SAN FRANCISCO — After a drawn-out battle between San Francisco and Santa Clara for the rights to host 49ers’ home games, San Francisco Mayor Ed Lee spoke to the public on Monday, wielding a white flag as he announced to disheartened local football fans that reclaiming the team would be “a very steep uphill climb.”
In light of the record-breaking $850 million dollar loan Santa Clara officials have managed to muster up for their prospective new football stadium—generously financed by Goldman Sachs and Bank of American, among others—Santa Clara is on the brink of satisfying the $1.02 billion budget predicted for the project.
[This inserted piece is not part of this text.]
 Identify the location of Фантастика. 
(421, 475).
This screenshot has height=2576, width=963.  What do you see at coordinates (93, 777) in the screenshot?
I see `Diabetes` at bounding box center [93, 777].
The city would go from modest college suburb to the Bay Area’s bustling epicenter of sports, housing both Northern California football teams as well as the nearby San Jose Sharks.
Taking a financial stance against the proposed plan, dubious analysts speculate that the proceeds expected to come in through ticket and merchandise sales will ultimately fail to pay-off the 25-year loan; local Niner fans, on the other hand, are taking a more social approach, arguing that the 49ers—now in their 65th season—have a history embedded in San Francisco’s cultural fabric.
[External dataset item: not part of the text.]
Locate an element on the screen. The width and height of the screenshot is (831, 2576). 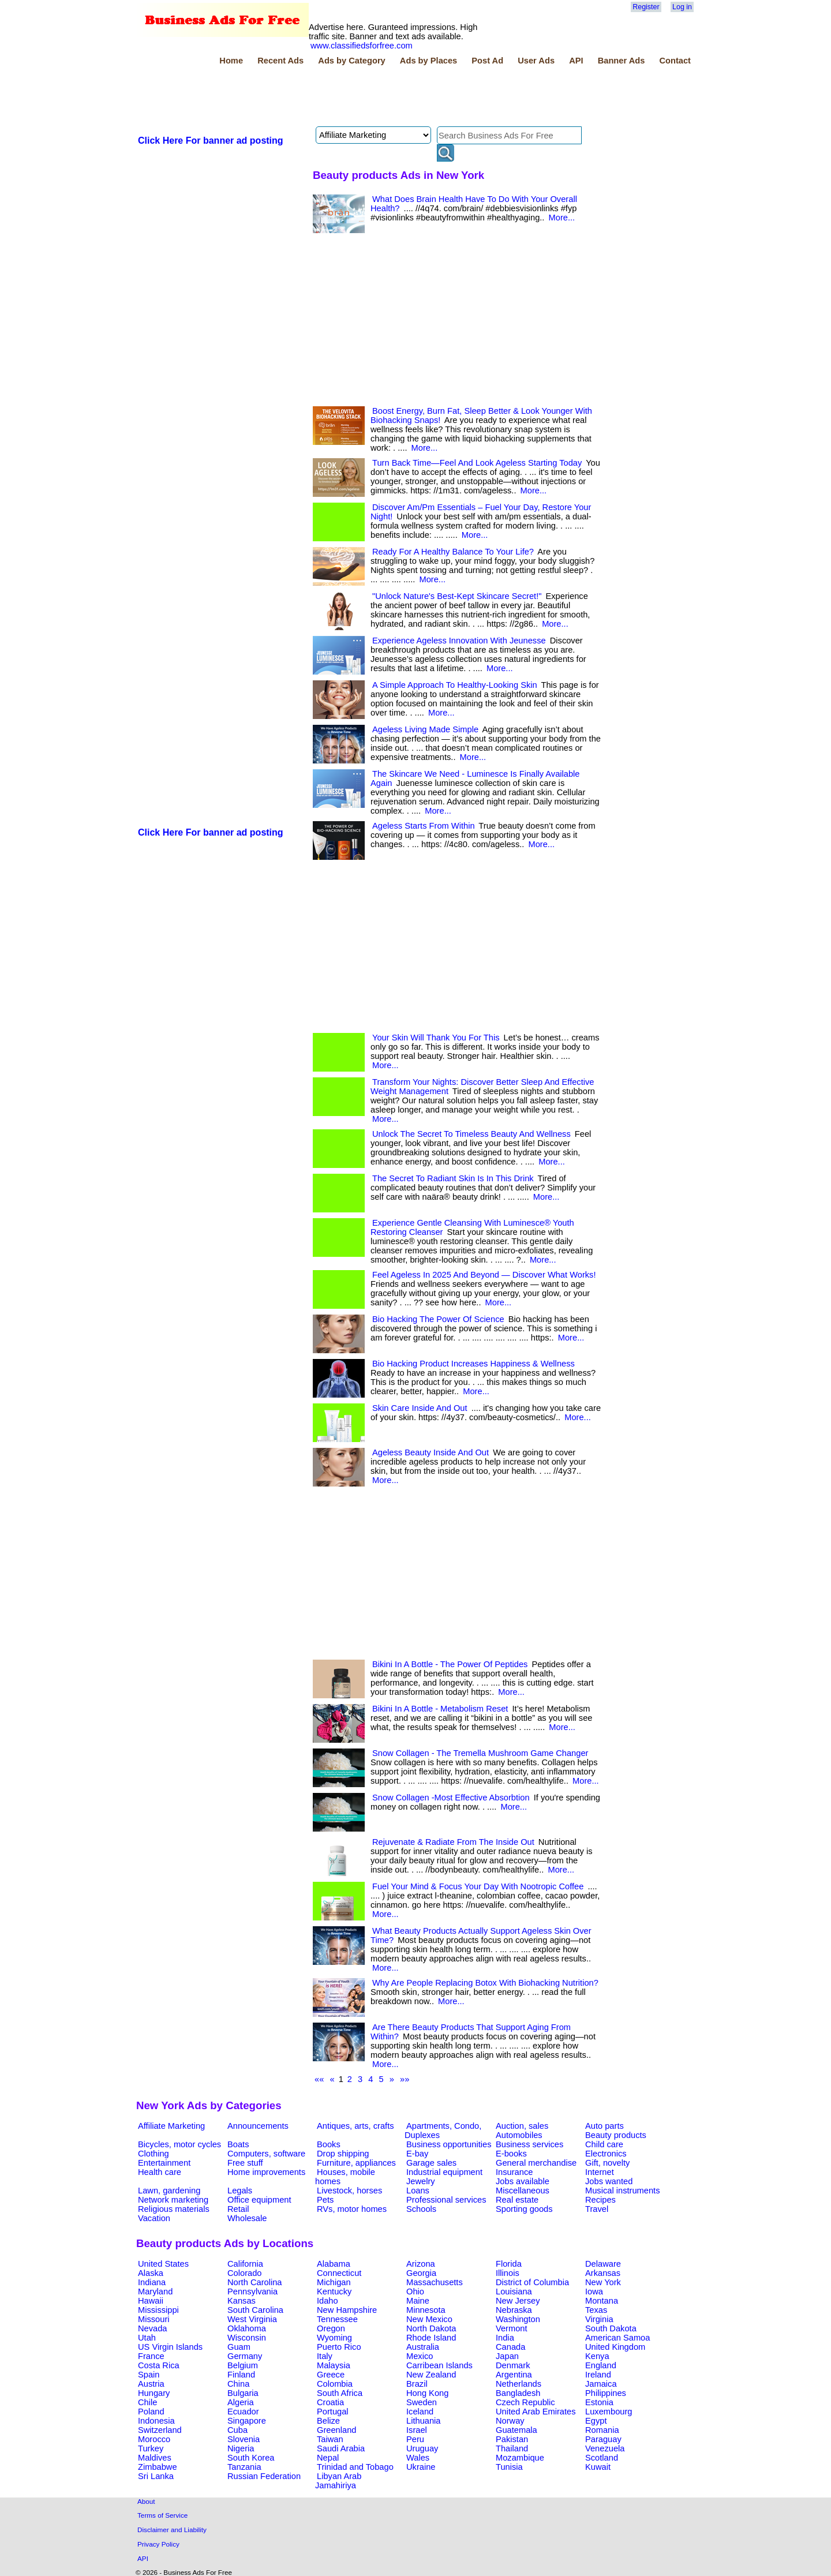 www.classifiedsforfree.com is located at coordinates (361, 45).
A few tentative plans to keep the Five-Time Super Bowl Champions in San Francisco are still floating around; one with the teams Bay Area neighbors the Oakland Raiders considering a financial merge to build a joint stadium for the two teams There are also various private groups scrambling to fund a stadium in Hunter’s Point. Nonetheless, as Mayor Lee admitted, “the 49ers are committed to building a stadium in Santa Clara,” and unless that decision miraculously falls through, Bay Area fans could end tailgating 45 minutes south of San Francisco.